Rapunzel, Rapunzel, Where Did Your Hair Go?
Exploring the relationship between my hair and my self-concept in a world that affects what it means to be comfortable with changing your appearance.
Have you ever had a feature people pay attention to? The one thing everyone always recognises you by? I had one of those: my hair. For a very long time, people knew me by my dreadlocks and moving to university didn't make it any better. The dreadlocks were my signature look and my most prized possession, so when I wanted to cut my hair off, it was a harder process than I could have ever imagined it would be - for more reasons than I expected.
It felt like I would genuinely be losing something, like a piece of me would leave with my hair.— Dintho-Tsohle K
I remember telling people in passing that I was going to cut my hair, the gasps, the shock, the loud and sorrowful no's. For a while, these reactions were enough to get me to abandon my plans of proceeding with the big chop. It got to a point though, where I realised that there was much more at play than just the comments that people were making. It felt like I would genuinely be losing something, like a piece of me would leave with my hair. I'm definitely not Samson, my strength did not lie in my locs, but boy did it feel like I'd be committing the ultimate betrayal with a pair of scissors and a mirror. The question I ended up having to think about was what was actually making me nervous. I knew it wasn't the actual act of cutting my hair, but what could possibly come afterwards. There was a fear that I had associated with a loss of hair: the fear of feeling ugly. It sounds far fetched but the roots of this fear are easy to trace.
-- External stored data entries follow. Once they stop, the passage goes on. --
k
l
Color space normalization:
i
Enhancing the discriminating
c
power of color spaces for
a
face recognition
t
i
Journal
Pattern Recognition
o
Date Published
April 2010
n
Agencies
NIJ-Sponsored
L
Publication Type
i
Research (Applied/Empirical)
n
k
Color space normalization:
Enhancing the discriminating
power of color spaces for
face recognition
What it can end up conveying subconsciously is that your hair can only look nice if it is a certain type and a certain length - because that is where the majority of the representation falls.— Dintho-Tsohle K
At some point, I began to automatically associate my hair and the compliments I was receiving about my hair with my sense of self-worth and my understanding of what contributed to making me beautiful. This, as I figured out, was problematic for many reasons, the most obvious one being the weight I had given people's opinions of my physical appearance to have on how I viewed myself. I had even gone as far as not cutting my hair, even though I wanted to, because other people had told me I wouldn't look nice. There also seems to be an unspoken line of thought in many young women that the longer your hair is, the better you look. For you to have a better understanding, I want to refer to specific period where a lot of people were cutting their relaxed hair/dreadlocks and joining the natural hair movement.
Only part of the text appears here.